One of the more dangerous and prominent invasive insect pests that can travel in firewood is the emerald ash borer. On its own, the insect will spread only about half a mile annually. But with the help of humans moving ash firewood, nursery stock and logs, it now has killed millions of ash trees in 15 states.
It's not only insect pests that can travel to new locations in firewood; plant diseases also can spread that way.

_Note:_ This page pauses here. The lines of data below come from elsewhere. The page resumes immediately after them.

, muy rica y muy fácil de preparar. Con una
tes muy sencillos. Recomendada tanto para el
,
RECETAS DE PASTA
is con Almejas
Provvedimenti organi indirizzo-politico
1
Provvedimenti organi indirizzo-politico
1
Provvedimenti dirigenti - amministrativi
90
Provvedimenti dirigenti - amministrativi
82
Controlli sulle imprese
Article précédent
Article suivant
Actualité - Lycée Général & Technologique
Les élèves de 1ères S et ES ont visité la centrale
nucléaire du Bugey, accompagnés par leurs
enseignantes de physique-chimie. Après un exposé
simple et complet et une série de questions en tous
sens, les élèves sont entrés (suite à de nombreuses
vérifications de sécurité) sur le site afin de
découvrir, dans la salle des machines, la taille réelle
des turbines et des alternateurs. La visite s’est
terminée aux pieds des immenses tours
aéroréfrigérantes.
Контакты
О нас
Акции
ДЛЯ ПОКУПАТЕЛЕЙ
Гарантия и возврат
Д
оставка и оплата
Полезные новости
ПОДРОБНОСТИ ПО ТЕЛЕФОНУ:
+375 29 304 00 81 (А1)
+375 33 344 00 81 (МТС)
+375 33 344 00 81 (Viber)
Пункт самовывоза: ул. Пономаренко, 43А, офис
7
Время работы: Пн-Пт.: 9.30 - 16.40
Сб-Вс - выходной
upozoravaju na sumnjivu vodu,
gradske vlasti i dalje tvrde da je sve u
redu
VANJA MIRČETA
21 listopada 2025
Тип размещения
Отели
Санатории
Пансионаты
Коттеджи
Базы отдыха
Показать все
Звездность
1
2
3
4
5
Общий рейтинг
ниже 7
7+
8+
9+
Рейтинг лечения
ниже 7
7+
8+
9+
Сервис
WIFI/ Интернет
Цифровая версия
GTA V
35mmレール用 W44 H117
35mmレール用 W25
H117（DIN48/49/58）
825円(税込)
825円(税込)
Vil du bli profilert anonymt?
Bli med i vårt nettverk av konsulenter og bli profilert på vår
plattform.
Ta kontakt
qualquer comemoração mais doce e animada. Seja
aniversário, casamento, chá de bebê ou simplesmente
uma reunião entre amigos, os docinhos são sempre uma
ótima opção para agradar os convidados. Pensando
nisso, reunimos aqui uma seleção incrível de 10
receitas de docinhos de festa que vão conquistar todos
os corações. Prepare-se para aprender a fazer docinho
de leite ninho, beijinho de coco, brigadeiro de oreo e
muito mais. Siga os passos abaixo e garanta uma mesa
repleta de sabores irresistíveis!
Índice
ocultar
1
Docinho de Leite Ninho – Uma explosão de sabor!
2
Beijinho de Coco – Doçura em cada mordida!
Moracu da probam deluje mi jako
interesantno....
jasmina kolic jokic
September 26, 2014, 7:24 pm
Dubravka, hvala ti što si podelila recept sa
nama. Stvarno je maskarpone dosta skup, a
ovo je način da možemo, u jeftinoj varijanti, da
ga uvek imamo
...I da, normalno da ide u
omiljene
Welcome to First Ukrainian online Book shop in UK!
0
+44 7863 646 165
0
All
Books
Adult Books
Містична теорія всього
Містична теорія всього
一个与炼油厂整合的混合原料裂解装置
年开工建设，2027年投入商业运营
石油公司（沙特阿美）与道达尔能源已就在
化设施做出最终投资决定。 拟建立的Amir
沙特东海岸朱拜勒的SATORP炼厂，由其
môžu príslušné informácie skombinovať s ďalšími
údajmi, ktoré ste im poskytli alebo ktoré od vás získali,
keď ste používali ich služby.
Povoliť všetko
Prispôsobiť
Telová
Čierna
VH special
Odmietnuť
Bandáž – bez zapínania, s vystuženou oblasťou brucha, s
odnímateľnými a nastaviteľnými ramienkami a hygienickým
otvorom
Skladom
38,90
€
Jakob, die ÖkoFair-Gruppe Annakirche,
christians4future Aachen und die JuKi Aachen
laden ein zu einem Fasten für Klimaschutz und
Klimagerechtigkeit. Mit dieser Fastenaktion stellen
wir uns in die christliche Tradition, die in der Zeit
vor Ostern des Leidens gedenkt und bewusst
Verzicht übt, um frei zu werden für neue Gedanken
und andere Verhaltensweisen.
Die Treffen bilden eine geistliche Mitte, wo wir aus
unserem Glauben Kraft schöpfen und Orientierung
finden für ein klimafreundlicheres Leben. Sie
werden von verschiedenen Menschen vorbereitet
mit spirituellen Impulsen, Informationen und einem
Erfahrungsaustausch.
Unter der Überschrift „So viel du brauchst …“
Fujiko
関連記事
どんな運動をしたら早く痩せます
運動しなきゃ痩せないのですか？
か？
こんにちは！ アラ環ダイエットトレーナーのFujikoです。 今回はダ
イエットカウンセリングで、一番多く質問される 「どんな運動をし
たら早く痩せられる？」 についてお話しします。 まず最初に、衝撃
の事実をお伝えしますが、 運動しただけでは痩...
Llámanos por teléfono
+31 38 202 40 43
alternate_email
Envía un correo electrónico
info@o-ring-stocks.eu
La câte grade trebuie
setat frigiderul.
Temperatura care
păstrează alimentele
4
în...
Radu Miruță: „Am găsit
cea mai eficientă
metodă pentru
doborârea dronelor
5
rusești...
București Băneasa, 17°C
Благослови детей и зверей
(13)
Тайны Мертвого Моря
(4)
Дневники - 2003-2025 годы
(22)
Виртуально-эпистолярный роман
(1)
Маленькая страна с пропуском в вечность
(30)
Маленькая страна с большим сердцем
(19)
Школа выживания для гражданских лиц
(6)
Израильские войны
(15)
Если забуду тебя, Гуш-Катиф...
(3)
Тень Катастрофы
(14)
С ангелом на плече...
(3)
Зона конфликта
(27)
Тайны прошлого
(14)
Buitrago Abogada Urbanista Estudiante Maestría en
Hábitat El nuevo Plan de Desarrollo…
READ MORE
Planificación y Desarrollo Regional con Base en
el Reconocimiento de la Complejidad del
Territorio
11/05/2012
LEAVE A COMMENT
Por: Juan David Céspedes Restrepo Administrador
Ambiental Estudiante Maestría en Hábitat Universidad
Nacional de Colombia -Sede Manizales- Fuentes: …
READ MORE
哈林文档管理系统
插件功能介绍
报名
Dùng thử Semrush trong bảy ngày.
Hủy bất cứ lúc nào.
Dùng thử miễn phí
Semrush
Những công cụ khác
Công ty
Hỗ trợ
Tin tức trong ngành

"Transporting firewood can create new invasive insect and disease infestations that can be found in firewood any time of the year," Ellis said. "Past invasive infestations have devastated native trees and have cost cities and towns millions of dollars in tree removal and replacement."
Ellis offered tips for using firewood safely:
* Buy and burn firewood locally from a nearby firewood dealer in the same county or no more than a few miles from where it will be burned.
* Don't buy firewood from a remote location just because it looks clean and healthy. The wood still could carry invasive disease or insect pests.
* Even seasoned firewood is not safe to move. If firewood must be moved, commercially kiln-dried wood may be a good option.
* For firewood already purchased from far away, burn the wood quickly and completely. Rake the storage area carefully and burn the debris.
* Inform friends and family about the dangers of moving firewood.